Expectations are different for us, because it takes more work to return to a previous setting. A guitarist can stomp different pedals for different effects and return to a "clean" setting with another stomp. If I want to take a snare from "fat 1970s" to "reggae timbale" it takes more time. But that is no excuse to ignore tuning when I sit down to play reggae with a fat 1970s snare.

It's a problem with expectations. If you hand any other instrument to another musician, you wouldn't care at all if they immediately checked and adjusted the tuning. In fact, if I hand my guitar, or bass, or saxophone, to another player, I'd be concerned if they didn't fiddle with the tuning; I'd have less respect for them as musicians. But drums are somehow different? They're exempt? Please.
 

mikel

Platinum Member
I don't understand you chaps giving Bo guff. It's tuning an instrument. How is that objectionable? If I am handed an instrument, I expect it to be properly tuned, or I'm going to tune it. Drummers are lucky, in that drumset drums aren't tuned to specific notes. But we still need to tune.

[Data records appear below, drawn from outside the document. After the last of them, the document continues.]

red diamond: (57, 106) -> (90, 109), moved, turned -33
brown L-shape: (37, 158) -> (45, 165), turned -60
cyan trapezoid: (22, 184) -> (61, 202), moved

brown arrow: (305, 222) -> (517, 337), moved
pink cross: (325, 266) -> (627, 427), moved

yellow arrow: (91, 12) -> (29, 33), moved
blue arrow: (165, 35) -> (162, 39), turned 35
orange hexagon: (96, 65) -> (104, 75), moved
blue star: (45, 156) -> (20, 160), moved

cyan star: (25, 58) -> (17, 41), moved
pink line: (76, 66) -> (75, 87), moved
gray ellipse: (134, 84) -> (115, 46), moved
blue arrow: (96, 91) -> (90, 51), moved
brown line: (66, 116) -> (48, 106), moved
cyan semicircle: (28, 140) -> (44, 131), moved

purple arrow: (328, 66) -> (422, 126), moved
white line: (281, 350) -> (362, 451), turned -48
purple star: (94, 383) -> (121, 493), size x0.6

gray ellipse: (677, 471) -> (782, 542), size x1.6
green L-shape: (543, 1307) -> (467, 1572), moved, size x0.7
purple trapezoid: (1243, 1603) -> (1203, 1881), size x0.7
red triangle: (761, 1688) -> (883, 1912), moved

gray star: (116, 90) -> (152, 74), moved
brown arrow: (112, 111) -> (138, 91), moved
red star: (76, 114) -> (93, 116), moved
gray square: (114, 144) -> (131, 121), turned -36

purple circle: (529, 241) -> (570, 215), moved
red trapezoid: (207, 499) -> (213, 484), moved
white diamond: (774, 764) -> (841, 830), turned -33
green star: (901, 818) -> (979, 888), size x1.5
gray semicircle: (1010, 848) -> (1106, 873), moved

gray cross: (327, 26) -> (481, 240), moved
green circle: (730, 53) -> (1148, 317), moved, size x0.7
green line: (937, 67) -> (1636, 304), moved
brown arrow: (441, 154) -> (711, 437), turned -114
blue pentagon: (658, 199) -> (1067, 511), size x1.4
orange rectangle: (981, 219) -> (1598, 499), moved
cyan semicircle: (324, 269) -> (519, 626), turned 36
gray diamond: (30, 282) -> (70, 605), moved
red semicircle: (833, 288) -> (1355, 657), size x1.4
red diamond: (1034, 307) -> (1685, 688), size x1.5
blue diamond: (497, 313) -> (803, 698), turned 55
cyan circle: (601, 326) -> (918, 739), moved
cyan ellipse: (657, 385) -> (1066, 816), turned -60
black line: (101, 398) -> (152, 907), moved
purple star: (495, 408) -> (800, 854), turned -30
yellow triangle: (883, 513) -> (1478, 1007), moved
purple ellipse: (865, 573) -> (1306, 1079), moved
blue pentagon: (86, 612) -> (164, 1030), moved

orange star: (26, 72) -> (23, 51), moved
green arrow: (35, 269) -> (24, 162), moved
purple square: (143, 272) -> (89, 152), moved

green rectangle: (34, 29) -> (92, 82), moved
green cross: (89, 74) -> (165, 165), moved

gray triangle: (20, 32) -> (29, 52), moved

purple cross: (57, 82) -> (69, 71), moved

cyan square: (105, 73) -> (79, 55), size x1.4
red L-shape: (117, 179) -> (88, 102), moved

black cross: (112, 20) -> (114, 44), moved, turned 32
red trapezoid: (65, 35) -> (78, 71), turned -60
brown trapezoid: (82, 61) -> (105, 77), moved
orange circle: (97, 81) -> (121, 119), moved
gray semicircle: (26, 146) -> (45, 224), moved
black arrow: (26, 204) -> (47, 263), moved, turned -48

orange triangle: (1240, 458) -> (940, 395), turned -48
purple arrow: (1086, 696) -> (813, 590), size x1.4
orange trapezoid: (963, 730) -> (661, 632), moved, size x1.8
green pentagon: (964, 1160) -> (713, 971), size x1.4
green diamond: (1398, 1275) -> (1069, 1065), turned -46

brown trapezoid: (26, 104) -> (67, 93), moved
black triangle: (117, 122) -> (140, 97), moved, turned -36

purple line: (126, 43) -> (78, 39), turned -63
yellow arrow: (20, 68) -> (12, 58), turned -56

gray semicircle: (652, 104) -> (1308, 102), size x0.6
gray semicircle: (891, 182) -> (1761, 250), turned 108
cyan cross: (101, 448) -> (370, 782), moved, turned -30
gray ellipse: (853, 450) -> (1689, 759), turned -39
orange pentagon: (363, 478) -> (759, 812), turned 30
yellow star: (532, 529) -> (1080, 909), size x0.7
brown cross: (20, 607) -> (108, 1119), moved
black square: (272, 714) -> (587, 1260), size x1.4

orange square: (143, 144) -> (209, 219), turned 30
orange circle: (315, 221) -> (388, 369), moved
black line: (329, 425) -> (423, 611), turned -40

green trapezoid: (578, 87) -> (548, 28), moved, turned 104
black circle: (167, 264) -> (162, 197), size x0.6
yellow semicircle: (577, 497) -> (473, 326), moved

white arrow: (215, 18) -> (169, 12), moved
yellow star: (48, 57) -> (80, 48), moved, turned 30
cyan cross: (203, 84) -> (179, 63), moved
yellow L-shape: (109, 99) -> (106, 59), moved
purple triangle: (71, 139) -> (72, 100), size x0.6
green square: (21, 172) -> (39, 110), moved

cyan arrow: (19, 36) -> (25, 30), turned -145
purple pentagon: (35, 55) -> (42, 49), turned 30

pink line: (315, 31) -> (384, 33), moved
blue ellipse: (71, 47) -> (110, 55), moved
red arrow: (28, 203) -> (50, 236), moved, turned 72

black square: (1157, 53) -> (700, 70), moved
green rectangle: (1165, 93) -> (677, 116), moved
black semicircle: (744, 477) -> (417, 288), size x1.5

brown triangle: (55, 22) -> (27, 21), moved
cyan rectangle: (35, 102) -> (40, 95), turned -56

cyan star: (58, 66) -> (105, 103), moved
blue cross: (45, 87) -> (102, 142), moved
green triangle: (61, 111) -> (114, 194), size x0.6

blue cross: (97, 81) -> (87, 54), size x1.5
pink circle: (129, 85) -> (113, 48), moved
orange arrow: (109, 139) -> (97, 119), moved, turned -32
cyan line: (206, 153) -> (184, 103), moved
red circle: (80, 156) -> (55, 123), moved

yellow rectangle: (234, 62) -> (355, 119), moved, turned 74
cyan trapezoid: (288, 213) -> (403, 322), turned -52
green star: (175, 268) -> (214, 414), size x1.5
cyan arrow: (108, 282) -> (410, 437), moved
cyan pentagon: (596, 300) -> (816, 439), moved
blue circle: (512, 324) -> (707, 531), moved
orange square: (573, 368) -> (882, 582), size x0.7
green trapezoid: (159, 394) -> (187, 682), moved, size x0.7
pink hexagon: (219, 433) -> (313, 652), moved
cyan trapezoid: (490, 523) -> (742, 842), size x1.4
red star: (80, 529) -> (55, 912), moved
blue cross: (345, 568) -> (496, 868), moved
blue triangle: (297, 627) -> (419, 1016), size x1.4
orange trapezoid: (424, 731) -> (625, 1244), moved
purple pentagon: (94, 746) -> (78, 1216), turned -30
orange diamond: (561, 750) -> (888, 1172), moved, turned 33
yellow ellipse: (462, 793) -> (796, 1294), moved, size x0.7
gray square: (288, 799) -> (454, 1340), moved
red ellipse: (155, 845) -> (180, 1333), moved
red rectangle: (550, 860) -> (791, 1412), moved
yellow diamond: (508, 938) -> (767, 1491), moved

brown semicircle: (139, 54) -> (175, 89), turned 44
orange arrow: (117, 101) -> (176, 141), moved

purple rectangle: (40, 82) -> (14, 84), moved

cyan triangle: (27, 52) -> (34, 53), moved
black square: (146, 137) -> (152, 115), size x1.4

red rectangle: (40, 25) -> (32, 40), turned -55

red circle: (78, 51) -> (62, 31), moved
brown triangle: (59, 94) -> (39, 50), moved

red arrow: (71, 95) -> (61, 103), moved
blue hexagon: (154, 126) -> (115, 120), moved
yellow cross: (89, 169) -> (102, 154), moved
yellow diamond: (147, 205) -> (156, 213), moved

Expectations are different for us, because it takes more work to return to a previous setting. A guitarist can stomp different pedals for different effects and return to a "clean" setting with another stomp. If I want to take a snare from "fat 1970s" to "reggae timbale" it takes more time. But that is no excuse to ignore tuning when I sit down to play reggae with a fat 1970s snare.

It's a problem with expectations. If you hand any other instrument to another musician, you wouldn't care at all if they immediately checked and adjusted the tuning. In fact, if I hand my guitar, or bass, or saxophone, to another player, I'd be concerned if they didn't fiddle with the tuning; I'd have less respect for them as musicians. But drums are somehow different? They're exempt? Please.[/QUOTE]

Read the rest of the thread. No one is saying you dont have to change things in a kit share situation, its the norm. Its Bo moaning about it that strikes some as odd. Bo has done loads of this type of gig.